Une portée symbolique pour le diplôme de doctorat

Au-delà de l’importance apportée à l’engagement d’intégrité, le serment des docteurs vient également clore la soutenance de manière formelle. Cette prestation y ajoute une portée symbolique.

Elle offre une conclusion aux années de formation suivies par les jeunes chercheurs, comme l’explique Pierre Ouzoulias, sénateur des Hauts-de-Seine et rapporteur de la proposition législative :

« C’est un amendement qui s’inscrit dans la durée. Dès le départ, l’objectif était de s’inscrire dans le prolongement des travaux du Professeur Pierre Corvol sur son rapport remis en 2016 sur l’intégrité scientifique. Concernant l’apport du serment des docteurs, il faut savoir que j’ai soutenu une thèse, j’ai participé à des jurys de thèses, et on avait le sentiment qu’il manquait quelque chose. Il manquait un événement solennel, un partage entre le nouveau docteur, la famille, les membres du jury… Un élément qui permette une symbiose des valeurs et des principes forts. »

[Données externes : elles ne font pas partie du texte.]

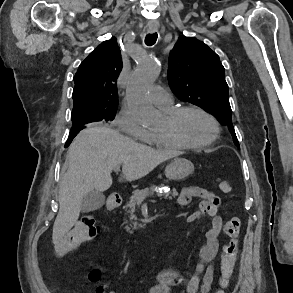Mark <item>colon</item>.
Here are the masks:
<instances>
[{"label": "colon", "mask_w": 293, "mask_h": 293, "mask_svg": "<svg viewBox=\"0 0 293 293\" xmlns=\"http://www.w3.org/2000/svg\"><path fill=\"white\" fill-rule=\"evenodd\" d=\"M219 187L224 192L229 194L231 188L225 181H219ZM224 234L229 238V241L223 247L220 259V288L216 293H224V288L228 285L229 279L233 273L237 255H238V236L240 232V220L232 218L224 224ZM99 234V227L93 216H82L74 227L55 245V253L59 256L72 253L82 243L92 240ZM101 271L98 268H93L89 276L91 280L98 281L101 278ZM103 287L97 288V293H103Z\"/></svg>", "instance_id": "5ec220e1"}]
</instances>
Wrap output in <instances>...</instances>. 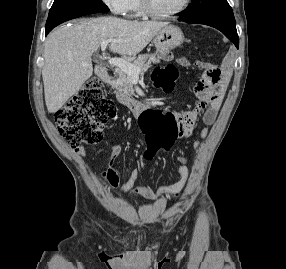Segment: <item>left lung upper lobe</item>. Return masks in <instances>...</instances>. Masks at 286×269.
<instances>
[{
    "mask_svg": "<svg viewBox=\"0 0 286 269\" xmlns=\"http://www.w3.org/2000/svg\"><path fill=\"white\" fill-rule=\"evenodd\" d=\"M182 13L180 19L187 22L221 21L236 24L227 0H192L191 6Z\"/></svg>",
    "mask_w": 286,
    "mask_h": 269,
    "instance_id": "left-lung-upper-lobe-1",
    "label": "left lung upper lobe"
}]
</instances>
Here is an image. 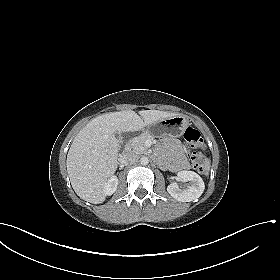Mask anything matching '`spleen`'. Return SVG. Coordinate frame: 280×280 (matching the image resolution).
<instances>
[{
	"instance_id": "obj_1",
	"label": "spleen",
	"mask_w": 280,
	"mask_h": 280,
	"mask_svg": "<svg viewBox=\"0 0 280 280\" xmlns=\"http://www.w3.org/2000/svg\"><path fill=\"white\" fill-rule=\"evenodd\" d=\"M210 168V161L209 160H206L205 161V170L208 171Z\"/></svg>"
}]
</instances>
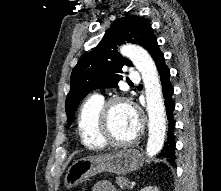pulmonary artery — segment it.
<instances>
[{
    "label": "pulmonary artery",
    "mask_w": 221,
    "mask_h": 191,
    "mask_svg": "<svg viewBox=\"0 0 221 191\" xmlns=\"http://www.w3.org/2000/svg\"><path fill=\"white\" fill-rule=\"evenodd\" d=\"M128 77L131 81H139V79H140V75L137 71H130L128 73Z\"/></svg>",
    "instance_id": "e3ab8cb5"
}]
</instances>
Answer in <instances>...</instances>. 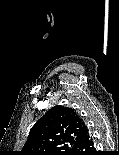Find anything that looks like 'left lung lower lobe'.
I'll return each instance as SVG.
<instances>
[{
    "label": "left lung lower lobe",
    "instance_id": "0a47b994",
    "mask_svg": "<svg viewBox=\"0 0 119 155\" xmlns=\"http://www.w3.org/2000/svg\"><path fill=\"white\" fill-rule=\"evenodd\" d=\"M79 133V139L76 141L79 149L75 155H103L99 151H96L92 133L84 122Z\"/></svg>",
    "mask_w": 119,
    "mask_h": 155
}]
</instances>
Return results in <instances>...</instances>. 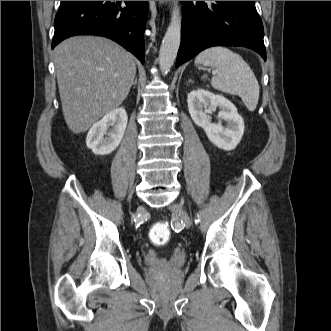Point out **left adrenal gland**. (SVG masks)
Returning a JSON list of instances; mask_svg holds the SVG:
<instances>
[{
    "label": "left adrenal gland",
    "instance_id": "obj_1",
    "mask_svg": "<svg viewBox=\"0 0 331 331\" xmlns=\"http://www.w3.org/2000/svg\"><path fill=\"white\" fill-rule=\"evenodd\" d=\"M188 82H191V83H193V81L190 79Z\"/></svg>",
    "mask_w": 331,
    "mask_h": 331
}]
</instances>
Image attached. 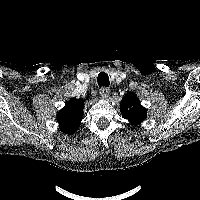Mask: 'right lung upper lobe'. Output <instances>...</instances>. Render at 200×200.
<instances>
[{"mask_svg":"<svg viewBox=\"0 0 200 200\" xmlns=\"http://www.w3.org/2000/svg\"><path fill=\"white\" fill-rule=\"evenodd\" d=\"M83 105V100L72 98L66 102V106L58 112L57 120L63 132L73 134L78 129L82 120Z\"/></svg>","mask_w":200,"mask_h":200,"instance_id":"cb5924a9","label":"right lung upper lobe"}]
</instances>
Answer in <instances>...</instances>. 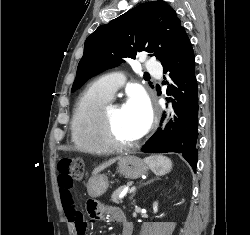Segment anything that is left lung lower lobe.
I'll return each mask as SVG.
<instances>
[{"mask_svg": "<svg viewBox=\"0 0 250 235\" xmlns=\"http://www.w3.org/2000/svg\"><path fill=\"white\" fill-rule=\"evenodd\" d=\"M161 63L164 73L170 72L169 77L173 82L168 84L167 95H173L176 99L172 100L176 116L174 122L170 121L163 131L154 134L141 150L147 153H181L196 172L198 88L194 52L184 28L180 30L169 55Z\"/></svg>", "mask_w": 250, "mask_h": 235, "instance_id": "obj_1", "label": "left lung lower lobe"}]
</instances>
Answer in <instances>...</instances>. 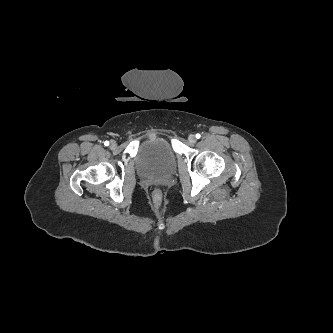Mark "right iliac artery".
Segmentation results:
<instances>
[{
	"label": "right iliac artery",
	"mask_w": 333,
	"mask_h": 333,
	"mask_svg": "<svg viewBox=\"0 0 333 333\" xmlns=\"http://www.w3.org/2000/svg\"><path fill=\"white\" fill-rule=\"evenodd\" d=\"M104 145H105V146H108V145H109V141H105V142H104Z\"/></svg>",
	"instance_id": "1"
}]
</instances>
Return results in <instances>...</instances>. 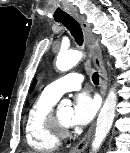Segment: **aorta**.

Pour Aymen Danoun, le serment des docteurs est une étape importante qui doit se compléter avant et après le doctorat dans l’ensemble de sa pratique de recherche :

J’invite tous les jeunes chercheurs à garantir cette pratique de l’intégrité scientifique. J’estime que c’est fondamental. Il s’agit de la boussole qui devrait guider la recherche de manière générale. Si on adopte ce type d’approche dès le début de sa carrière, cela va devenir quelque chose qui va nous définir en tant que chercheur.